The Cardinals played Peterson in the slot on 12% of coverage snaps last year to disastrous effect. His lack of quickness was exposed on the inside and he was unable to use his physicality to his advantage. If you simply take away the 74 coverage snaps Peterson played inside last year, Peterson’s coverage numbers skyrocket: three interceptions, only one touchdown allowed all year and a passer rating allowed of just 80.6, which would have ranked 17th-best among all cornerbacks. Peterson can still shadow receivers — he clearly benefits from the film study and man-on-man matchups — but don’t force him into deep water inside. Zimmer should keep Peterson on the outside, where his physicality shines brightest.
But that only solves part of Peterson’s problems last year. To keep Peterson from surrendering deep catches downfield, or to keep him from committing penalties to prevent touchdowns, give him more help. Zimmer won’t need to exclusively play two deep safeties, but don’t play the least Cover 2 in the NFL like the Cardinals did last year. With more safety help over the top, Peterson will be able to confidently press receivers at the line of scrimmage without needing to panic if a receiver starts to beat him downfield occasionally.
Zimmer should also continue to play more zone-matching concepts rather than pure man-to-man coverage, because if Peterson is forced to cover Stefon Diggs or Terry McLaurin on deep crossing patterns across the field again, those are footraces the veteran corner won’t be able to win. Having Eric Kendricks, Harrison Smith, and Jeff Gladney as teammates should enable Peterson to frequently pass off in-breaking routes, which will prevent Peterson’s lack of quickness from getting exposed in the middle of the field. Communication and synergy must continue to be emphasized, the same as they were for Terence Newman and the Bengals in 2012.

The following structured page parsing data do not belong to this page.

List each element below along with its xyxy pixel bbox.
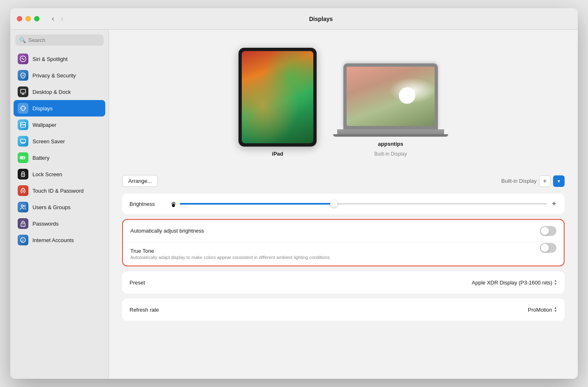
brightness-high-icon: ✦: [551, 199, 557, 208]
brightness-low-icon: ●: [171, 202, 176, 206]
search-bar[interactable]: 🔍: [15, 35, 104, 46]
true-tone-toggle[interactable]: [540, 243, 556, 253]
preset-section: Preset Apple XDR Display (P3-1600 nits) …: [122, 271, 565, 294]
sidebar-item-desktop[interactable]: Desktop & Dock: [14, 84, 105, 100]
arrange-right: Built-in Display + ▾: [501, 175, 565, 187]
traffic-lights: [17, 16, 39, 21]
main-content: iPad apps: [109, 30, 578, 379]
auto-brightness-label: Automatically adjust brightness: [130, 228, 540, 234]
macbook-foot: [333, 134, 448, 137]
refresh-rate-label: Refresh rate: [130, 307, 528, 313]
macbook-lid: [343, 63, 438, 129]
display-preview: iPad apps: [122, 40, 565, 165]
auto-brightness-true-tone-section: Automatically adjust brightness True Ton…: [122, 219, 565, 266]
system-preferences-window: ‹ › Displays 🔍 Siri & Spotlight: [10, 8, 578, 379]
sidebar-item-passwords[interactable]: Passwords: [14, 215, 105, 232]
svg-point-4: [21, 106, 25, 110]
search-input[interactable]: [28, 37, 100, 43]
minimize-button[interactable]: [25, 16, 31, 21]
nav-buttons: ‹ ›: [49, 14, 66, 24]
true-tone-row: True Tone Automatically adapt display to…: [123, 242, 564, 266]
sidebar: 🔍 Siri & Spotlight Privacy & Security: [10, 30, 109, 379]
auto-brightness-row: Automatically adjust brightness: [123, 220, 564, 242]
screensaver-icon: [18, 136, 28, 147]
sidebar-item-users[interactable]: Users & Groups: [14, 199, 105, 215]
touchid-icon: [18, 185, 28, 196]
chevron-down-icon: ▾: [558, 178, 560, 184]
brightness-slider-thumb[interactable]: [330, 200, 338, 207]
display-menu-button[interactable]: ▾: [553, 175, 565, 187]
macbook-label: appsntips: [378, 141, 403, 147]
sidebar-item-touchid[interactable]: Touch ID & Password: [14, 182, 105, 199]
sidebar-item-battery[interactable]: Battery: [14, 149, 105, 166]
true-tone-sublabel: Automatically adapt display to make colo…: [130, 255, 331, 260]
svg-text:@: @: [21, 239, 24, 242]
sidebar-item-label-battery: Battery: [32, 155, 49, 161]
desktop-icon: [18, 86, 28, 97]
sidebar-item-label-touchid: Touch ID & Password: [32, 188, 83, 194]
preset-row: Preset Apple XDR Display (P3-1600 nits) …: [122, 271, 565, 294]
window-content: 🔍 Siri & Spotlight Privacy & Security: [10, 30, 578, 379]
passwords-icon: [18, 218, 28, 229]
sidebar-item-wallpaper[interactable]: Wallpaper: [14, 117, 105, 133]
ipad-display-item: iPad: [238, 48, 317, 157]
window-title: Displays: [71, 16, 571, 22]
svg-rect-10: [21, 139, 25, 142]
refresh-rate-row: Refresh rate ProMotion ▲▼: [122, 298, 565, 321]
sidebar-item-label-internet: Internet Accounts: [32, 237, 74, 243]
sidebar-item-siri[interactable]: Siri & Spotlight: [14, 51, 105, 67]
sidebar-list: Siri & Spotlight Privacy & Security Desk…: [10, 49, 109, 379]
refresh-rate-stepper-arrows: ▲▼: [554, 306, 557, 313]
battery-icon: [18, 152, 28, 163]
sidebar-item-label-siri: Siri & Spotlight: [32, 56, 67, 62]
svg-point-18: [21, 205, 23, 207]
displays-icon: [18, 103, 28, 114]
sidebar-item-label-displays: Displays: [32, 105, 53, 112]
add-display-button[interactable]: +: [539, 175, 551, 187]
lockscreen-icon: [18, 169, 28, 180]
ipad-frame[interactable]: [238, 48, 317, 147]
forward-button[interactable]: ›: [58, 14, 66, 24]
auto-brightness-toggle-thumb: [541, 227, 549, 235]
auto-brightness-toggle[interactable]: [540, 226, 556, 236]
sidebar-item-label-lockscreen: Lock Screen: [32, 171, 62, 177]
back-button[interactable]: ‹: [49, 14, 57, 24]
true-tone-label: True Tone: [130, 248, 331, 254]
brightness-section: Brightness ● ✦: [122, 194, 565, 214]
preset-value: Apple XDR Display (P3-1600 nits): [472, 280, 552, 286]
sidebar-item-label-passwords: Passwords: [32, 221, 59, 227]
sidebar-item-label-wallpaper: Wallpaper: [32, 122, 56, 128]
macbook-wallpaper: [347, 67, 435, 126]
arrange-button[interactable]: Arrange...: [122, 175, 158, 187]
search-icon: 🔍: [19, 37, 26, 43]
maximize-button[interactable]: [34, 16, 39, 21]
macbook-frame[interactable]: [333, 63, 448, 137]
sidebar-item-screensaver[interactable]: Screen Saver: [14, 133, 105, 149]
preset-stepper-arrows: ▲▼: [554, 279, 557, 286]
close-button[interactable]: [17, 16, 22, 21]
refresh-rate-select-wrapper[interactable]: ProMotion ▲▼: [528, 306, 557, 313]
sidebar-item-internet[interactable]: @ Internet Accounts: [14, 232, 105, 248]
brightness-label: Brightness: [130, 201, 167, 207]
true-tone-text: True Tone Automatically adapt display to…: [130, 248, 331, 260]
ipad-screen: [242, 51, 313, 143]
brightness-slider-container: ● ✦: [171, 199, 557, 208]
internet-icon: @: [18, 235, 28, 245]
refresh-rate-section: Refresh rate ProMotion ▲▼: [122, 298, 565, 321]
siri-icon: [18, 54, 28, 64]
svg-rect-1: [21, 89, 25, 93]
sidebar-item-displays[interactable]: Displays: [14, 100, 105, 117]
sidebar-item-label-privacy: Privacy & Security: [32, 72, 76, 79]
titlebar: ‹ › Displays: [10, 8, 578, 30]
macbook-sublabel: Built-in Display: [374, 151, 407, 157]
built-in-display-label: Built-in Display: [501, 178, 537, 184]
wallpaper-icon: [18, 119, 28, 130]
svg-point-19: [24, 205, 25, 207]
sidebar-item-privacy[interactable]: Privacy & Security: [14, 67, 105, 84]
macbook-screen: [347, 67, 435, 126]
preset-select-wrapper[interactable]: Apple XDR Display (P3-1600 nits) ▲▼: [472, 279, 557, 286]
sidebar-item-lockscreen[interactable]: Lock Screen: [14, 166, 105, 182]
brightness-slider-track[interactable]: [180, 203, 547, 205]
ipad-wallpaper: [242, 51, 313, 143]
privacy-icon: [18, 70, 28, 81]
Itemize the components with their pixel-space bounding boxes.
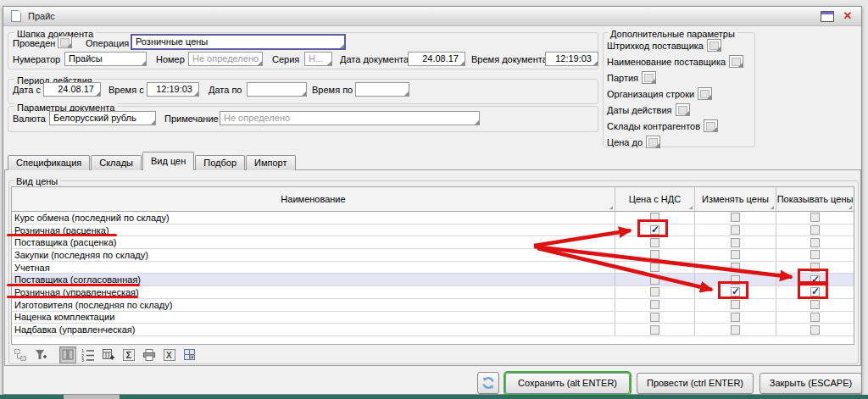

All that will allow Peterson to do what he does best and avoid the Cardinals’ pitfalls last year. Peterson can still dominate top receivers as a physically intimidating press corner with elite ball skills and impressive play recognition. He just needs a little more help from the scheme and the players around him to help mask some of his physical limitations.
And not coincidentally, that all meshes with Zimmer’s schematic tendencies and the Vikings’ current roster. Zimmer has based out of two-high safety looks for the past few years now. While I don’t believe he wants to abandon run defense and base out of Cover 2 next year the way he was forced to last year to help out the depleted cornerback corps, there’s good reason to think he will continue to run more split-safety coverage, as we wrote about recently. More split-safety looks would also allow Peterson to press more often, knowing that he has a safety valve upfield should anyone get past him.
And the necessity for defensive cohesion also meshes with Zimmer’s zone matching coverage philosophy that emphasizes active communication and passing off routes while still playing tight to receivers to get the best of both zone coverage and man coverage. It’s the same reason Newman was able to succeed with Zimmer in Cincinnati after struggling his last year in Dallas — a well-coached defense that knows what each player is doing can help prop each defender up.
So How Good Can Patrick Peterson Be Next Year?
Peterson may have declined physically in the 10 years he has been in the league, but he can make up for it with teach-tape technique, suffocating physicality, and veteran savvy. His is not necessarily the position I would have prioritized given the other needs on the roster, nor is his one-year deal necessarily the best use of resources in the long term. But he can still be a good player, maybe even a great player, at one of the most important positions in football.
He is no longer the rare physical specimen that you can leave on an island and set and forget. He’s no prime Darrelle Revis. But with his press technique and intelligence, he can still play like a veteran Richard Sherman. I wouldn’t expect 31-year-old Patrick Peterson to have the same kind of season that 31-year-old Deion Sanders had with Zimmer in 1998. But I think Peterson can still be one of the better cornerbacks in the league for a long time — much like Terence Newman.